_SUPPLIED MATERIAL_

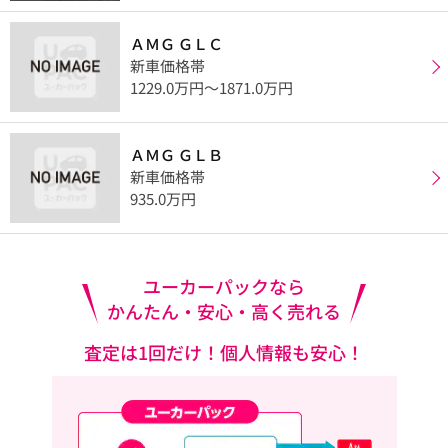
ＡＭＧ ＧＬＣ
新車価格帯
1229.0万円〜1871.0万円
ＡＭＧ ＧＬＢ
新車価格帯
935.0万円
ユーカーパックなら
かんたん・安心・高く売れる
査定は1回だけ！個人情報も安心！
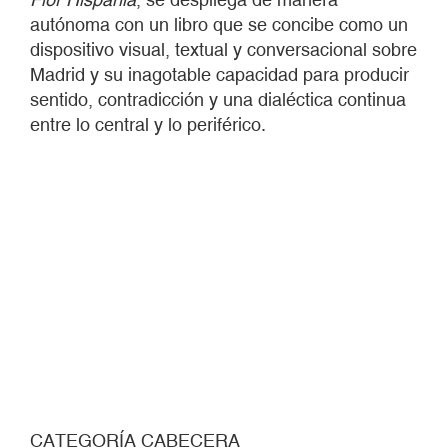
autónoma con un libro que se concibe como un
dispositivo visual, textual y conversacional sobre
Madrid y su inagotable capacidad para producir
sentido, contradicción y una dialéctica continua
entre lo central y lo periférico.
CATEGORÍA CABECERA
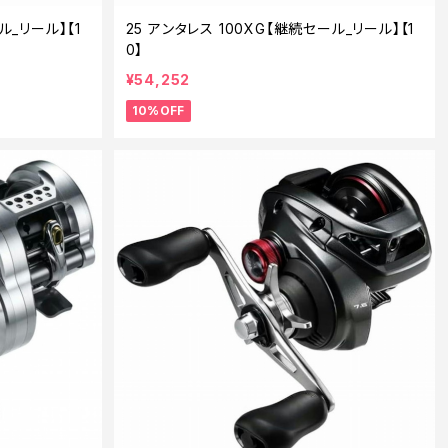
ル_リール】【1
25 アンタレス 100XG【継続セール_リール】【1
0】
¥54,252
10%OFF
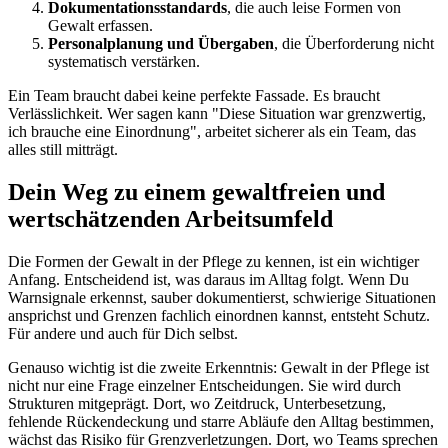
Dokumentationsstandards
, die auch leise Formen von
Gewalt erfassen.
Personalplanung und Übergaben
, die Überforderung nicht
systematisch verstärken.
Ein Team braucht dabei keine perfekte Fassade. Es braucht
Verlässlichkeit. Wer sagen kann "Diese Situation war grenzwertig,
ich brauche eine Einordnung", arbeitet sicherer als ein Team, das
alles still mitträgt.
Dein Weg zu einem gewaltfreien und
wertschätzenden Arbeitsumfeld
Die Formen der Gewalt in der Pflege zu kennen, ist ein wichtiger
Anfang. Entscheidend ist, was daraus im Alltag folgt. Wenn Du
Warnsignale erkennst, sauber dokumentierst, schwierige Situationen
ansprichst und Grenzen fachlich einordnen kannst, entsteht Schutz.
Für andere und auch für Dich selbst.
Genauso wichtig ist die zweite Erkenntnis: Gewalt in der Pflege ist
nicht nur eine Frage einzelner Entscheidungen. Sie wird durch
Strukturen mitgeprägt. Dort, wo Zeitdruck, Unterbesetzung,
fehlende Rückendeckung und starre Abläufe den Alltag bestimmen,
wächst das Risiko für Grenzverletzungen. Dort, wo Teams sprechen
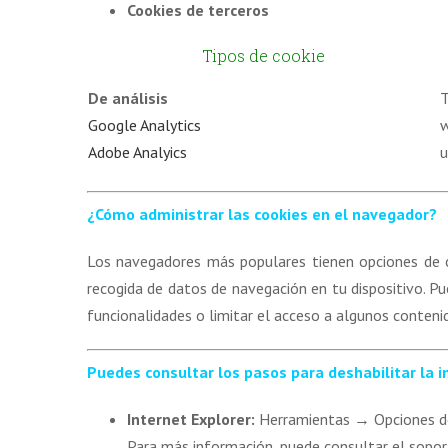
Cookies de terceros
Tipos de cookie
De análisis
T
Google Analytics
w
Adobe Analyics
u
¿Cómo
administrar las cookies en el navegador?
Los navegadores más populares tienen opciones de co
recogida de datos de navegación en tu dispositivo. P
funcionalidades o limitar el acceso a algunos conteni
Puedes consultar los pasos para deshabilitar la 
Internet Explorer:
Herramientas → Opciones de
Para más información, puede consultar el sopor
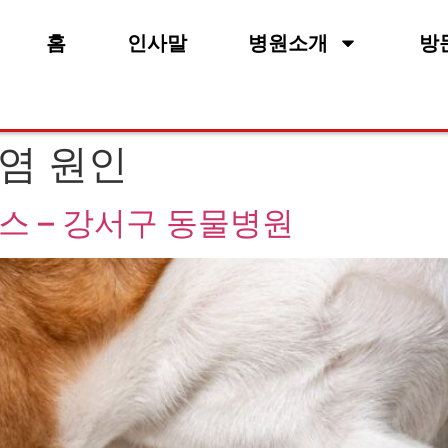
홈
인사말
병원소개
방
염 원인
스 – 강서구 동물병원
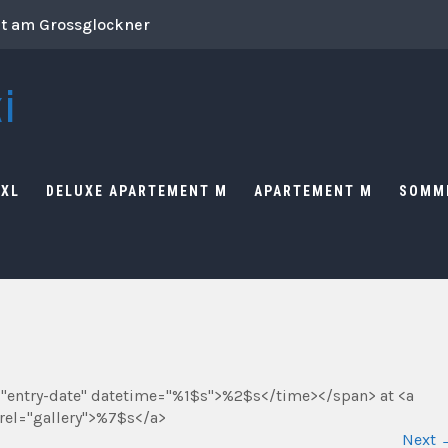
ut am Grossglockner
i
 XL
DELUXE APARTEMENT M
APARTEMENT M
SOMM
="entry-date" datetime="%1$s">%2$s</time></span> at <a
rel="gallery">%7$s</a>
Next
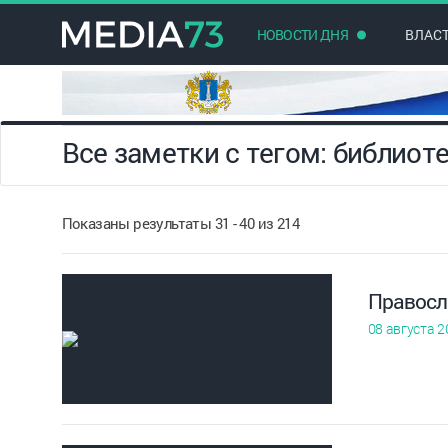
НОВОСТИ ДНЯ
ВЛАС
Все заметки с тегом: библиот
Показаны результаты 31 - 40 из 214
Правосл
08 августа 2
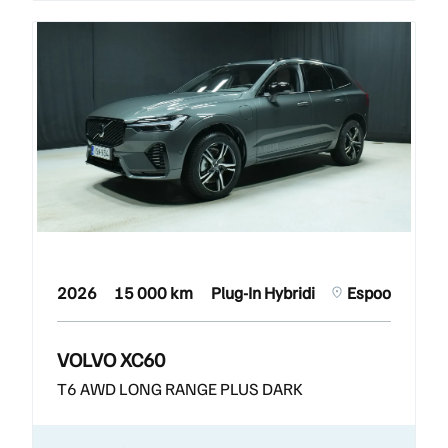
2026
15 000 km
Plug-In Hybridi
Espoo
VOLVO XC60
T6 AWD LONG RANGE PLUS DARK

_WORK TO COMPLETE_
Check each line of the data above for the string "consultar", and copy the ones that have it.

_ANSWER SPACE_
Puedes consultar los pasos para deshabilitar la 
Para más información, puede consultar el sopor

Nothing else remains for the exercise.